> Directions for this task: Reproduce the opening lines of the records exactly, up to and including the line in which "Wenn Sie Interesse" occurs.

⁂

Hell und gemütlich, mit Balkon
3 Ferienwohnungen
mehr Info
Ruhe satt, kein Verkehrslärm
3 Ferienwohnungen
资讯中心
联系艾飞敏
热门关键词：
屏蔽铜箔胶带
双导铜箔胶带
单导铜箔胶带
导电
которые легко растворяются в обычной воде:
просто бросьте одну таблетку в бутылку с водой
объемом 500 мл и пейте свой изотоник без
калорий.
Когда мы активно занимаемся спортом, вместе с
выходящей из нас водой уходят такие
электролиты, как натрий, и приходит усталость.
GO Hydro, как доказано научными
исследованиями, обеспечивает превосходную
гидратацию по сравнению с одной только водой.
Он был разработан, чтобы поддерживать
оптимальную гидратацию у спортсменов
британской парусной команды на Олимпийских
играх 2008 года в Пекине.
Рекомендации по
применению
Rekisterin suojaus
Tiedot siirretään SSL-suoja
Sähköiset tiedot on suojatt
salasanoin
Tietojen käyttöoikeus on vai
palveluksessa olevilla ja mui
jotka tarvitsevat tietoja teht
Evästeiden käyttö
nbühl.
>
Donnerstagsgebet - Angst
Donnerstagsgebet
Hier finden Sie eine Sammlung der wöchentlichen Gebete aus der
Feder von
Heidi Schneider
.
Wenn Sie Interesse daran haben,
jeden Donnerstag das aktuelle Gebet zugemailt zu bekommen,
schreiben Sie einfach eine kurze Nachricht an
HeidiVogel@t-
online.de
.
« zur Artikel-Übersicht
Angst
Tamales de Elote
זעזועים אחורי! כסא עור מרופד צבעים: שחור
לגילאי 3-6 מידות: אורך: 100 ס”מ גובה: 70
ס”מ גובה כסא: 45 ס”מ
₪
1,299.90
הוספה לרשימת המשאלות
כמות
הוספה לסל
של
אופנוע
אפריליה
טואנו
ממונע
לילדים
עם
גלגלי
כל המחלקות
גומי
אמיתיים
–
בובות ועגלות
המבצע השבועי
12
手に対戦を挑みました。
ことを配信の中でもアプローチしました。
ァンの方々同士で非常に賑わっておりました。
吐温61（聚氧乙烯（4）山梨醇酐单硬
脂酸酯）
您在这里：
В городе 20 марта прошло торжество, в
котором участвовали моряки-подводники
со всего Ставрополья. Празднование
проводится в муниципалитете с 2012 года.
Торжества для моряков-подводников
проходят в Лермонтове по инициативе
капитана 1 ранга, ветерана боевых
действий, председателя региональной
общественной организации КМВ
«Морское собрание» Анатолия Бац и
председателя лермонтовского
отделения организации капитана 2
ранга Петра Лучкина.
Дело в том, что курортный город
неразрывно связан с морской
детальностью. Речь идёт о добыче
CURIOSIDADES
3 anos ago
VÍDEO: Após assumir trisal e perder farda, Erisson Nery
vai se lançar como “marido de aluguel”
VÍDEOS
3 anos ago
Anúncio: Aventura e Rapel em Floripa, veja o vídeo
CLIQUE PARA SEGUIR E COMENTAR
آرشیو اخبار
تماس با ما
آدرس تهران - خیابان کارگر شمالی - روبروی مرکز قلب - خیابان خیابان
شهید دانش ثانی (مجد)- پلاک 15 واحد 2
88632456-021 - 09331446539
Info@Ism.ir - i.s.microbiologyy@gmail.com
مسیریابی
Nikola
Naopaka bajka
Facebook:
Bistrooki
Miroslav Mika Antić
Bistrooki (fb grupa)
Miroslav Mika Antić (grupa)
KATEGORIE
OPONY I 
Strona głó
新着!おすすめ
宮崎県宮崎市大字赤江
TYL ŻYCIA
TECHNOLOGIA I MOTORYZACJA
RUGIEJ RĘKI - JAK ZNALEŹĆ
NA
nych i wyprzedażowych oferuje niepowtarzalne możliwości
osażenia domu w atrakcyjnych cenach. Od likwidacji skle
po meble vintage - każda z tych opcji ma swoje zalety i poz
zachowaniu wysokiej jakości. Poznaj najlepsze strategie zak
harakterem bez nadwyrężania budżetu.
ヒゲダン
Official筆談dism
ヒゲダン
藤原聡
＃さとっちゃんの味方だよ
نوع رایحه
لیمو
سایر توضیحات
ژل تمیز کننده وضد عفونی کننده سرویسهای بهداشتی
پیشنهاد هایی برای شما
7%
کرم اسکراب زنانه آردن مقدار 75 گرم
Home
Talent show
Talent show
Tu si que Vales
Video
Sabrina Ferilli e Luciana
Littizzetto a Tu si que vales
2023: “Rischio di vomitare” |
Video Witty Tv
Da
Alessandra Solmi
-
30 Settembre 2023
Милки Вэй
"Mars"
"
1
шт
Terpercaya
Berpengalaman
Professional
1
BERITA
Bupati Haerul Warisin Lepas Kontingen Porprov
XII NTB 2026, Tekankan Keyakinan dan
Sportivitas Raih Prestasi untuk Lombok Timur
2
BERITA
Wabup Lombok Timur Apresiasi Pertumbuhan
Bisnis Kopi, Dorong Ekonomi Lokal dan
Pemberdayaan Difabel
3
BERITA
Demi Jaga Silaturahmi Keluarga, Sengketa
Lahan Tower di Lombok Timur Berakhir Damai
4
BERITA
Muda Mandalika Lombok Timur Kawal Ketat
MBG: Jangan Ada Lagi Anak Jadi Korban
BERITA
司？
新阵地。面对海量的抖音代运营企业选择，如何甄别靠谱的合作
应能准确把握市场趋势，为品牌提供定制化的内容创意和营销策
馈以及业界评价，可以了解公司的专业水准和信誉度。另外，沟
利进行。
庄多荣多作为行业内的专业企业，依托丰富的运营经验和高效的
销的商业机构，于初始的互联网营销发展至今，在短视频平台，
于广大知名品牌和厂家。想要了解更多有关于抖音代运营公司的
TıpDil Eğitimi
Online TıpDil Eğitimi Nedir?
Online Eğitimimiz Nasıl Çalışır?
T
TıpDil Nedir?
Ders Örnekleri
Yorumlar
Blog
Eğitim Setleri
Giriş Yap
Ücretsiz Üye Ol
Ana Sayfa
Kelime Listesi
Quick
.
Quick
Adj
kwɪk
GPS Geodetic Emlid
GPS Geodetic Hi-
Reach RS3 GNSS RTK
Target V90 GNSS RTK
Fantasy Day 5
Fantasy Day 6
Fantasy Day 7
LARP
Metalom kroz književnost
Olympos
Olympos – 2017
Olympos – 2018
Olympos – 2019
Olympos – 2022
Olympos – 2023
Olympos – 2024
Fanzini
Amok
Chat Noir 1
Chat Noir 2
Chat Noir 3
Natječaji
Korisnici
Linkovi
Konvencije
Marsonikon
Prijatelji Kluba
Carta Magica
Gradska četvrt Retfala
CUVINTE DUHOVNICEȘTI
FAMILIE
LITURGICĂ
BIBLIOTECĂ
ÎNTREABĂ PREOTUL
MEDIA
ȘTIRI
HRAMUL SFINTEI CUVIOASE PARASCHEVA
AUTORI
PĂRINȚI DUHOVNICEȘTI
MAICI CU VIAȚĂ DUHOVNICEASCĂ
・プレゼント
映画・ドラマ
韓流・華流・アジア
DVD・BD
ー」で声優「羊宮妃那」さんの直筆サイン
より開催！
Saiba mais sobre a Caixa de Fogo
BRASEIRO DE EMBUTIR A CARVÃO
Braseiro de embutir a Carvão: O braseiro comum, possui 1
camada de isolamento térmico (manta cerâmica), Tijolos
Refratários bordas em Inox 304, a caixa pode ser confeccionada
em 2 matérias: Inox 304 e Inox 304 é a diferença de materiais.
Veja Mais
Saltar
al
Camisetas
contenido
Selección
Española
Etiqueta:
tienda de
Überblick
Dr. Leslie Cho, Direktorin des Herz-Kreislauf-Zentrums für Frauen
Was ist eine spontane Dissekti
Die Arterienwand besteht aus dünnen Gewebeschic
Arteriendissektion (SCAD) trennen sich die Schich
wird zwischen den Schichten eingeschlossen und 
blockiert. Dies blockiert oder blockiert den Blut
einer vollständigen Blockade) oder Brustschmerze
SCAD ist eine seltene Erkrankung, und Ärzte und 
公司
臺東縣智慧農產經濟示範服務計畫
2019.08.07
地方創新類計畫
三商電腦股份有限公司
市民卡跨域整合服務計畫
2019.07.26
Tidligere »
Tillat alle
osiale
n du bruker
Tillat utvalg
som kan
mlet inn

⁂

> Finished task:
Hell und gemütlich, mit Balkon
3 Ferienwohnungen
mehr Info
Ruhe satt, kein Verkehrslärm
3 Ferienwohnungen
资讯中心
联系艾飞敏
热门关键词：
屏蔽铜箔胶带
双导铜箔胶带
单导铜箔胶带
导电
которые легко растворяются в обычной воде:
просто бросьте одну таблетку в бутылку с водой
объемом 500 мл и пейте свой изотоник без
калорий.
Когда мы активно занимаемся спортом, вместе с
выходящей из нас водой уходят такие
электролиты, как натрий, и приходит усталость.
GO Hydro, как доказано научными
исследованиями, обеспечивает превосходную
гидратацию по сравнению с одной только водой.
Он был разработан, чтобы поддерживать
оптимальную гидратацию у спортсменов
британской парусной команды на Олимпийских
играх 2008 года в Пекине.
Рекомендации по
применению
Rekisterin suojaus
Tiedot siirretään SSL-suoja
Sähköiset tiedot on suojatt
salasanoin
Tietojen käyttöoikeus on vai
palveluksessa olevilla ja mui
jotka tarvitsevat tietoja teht
Evästeiden käyttö
nbühl.
>
Donnerstagsgebet - Angst
Donnerstagsgebet
Hier finden Sie eine Sammlung der wöchentlichen Gebete aus der
Feder von
Heidi Schneider
.
Wenn Sie Interesse daran haben,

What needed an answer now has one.